● TASK PROMPT
Although pictures appear in the entries below, leave them out and print exactly the lines from the first line through the line containing "is our first port of call-in regard to HR".

● SOURCE DATA

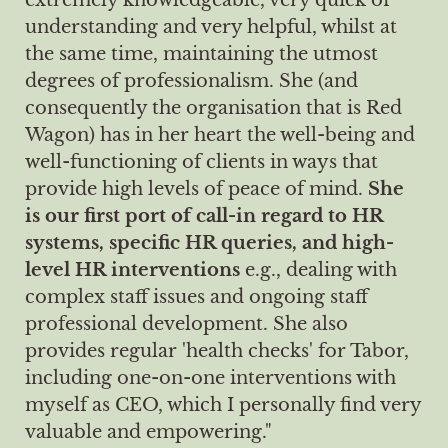
understanding and very helpful, whilst at
the same time, maintaining the utmost
degrees of professionalism. She (and
consequently the organisation that is Red
Wagon) has in her heart the well-being and
well-functioning of clients in ways that
provide high levels of peace of mind.
She
is our first port of call-in regard to HR
systems, specific HR queries, and high-
level HR interventions
e.g., dealing with
complex staff issues and ongoing staff
professional development. She also
provides regular 'health checks' for Tabor,
including one-on-one interventions with
myself as CEO, which I personally find very
valuable and empowering."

● FINISHED EXERCISE
understanding and very helpful, whilst at
the same time, maintaining the utmost
degrees of professionalism. She (and
consequently the organisation that is Red
Wagon) has in her heart the well-being and
well-functioning of clients in ways that
provide high levels of peace of mind.
She
is our first port of call-in regard to HR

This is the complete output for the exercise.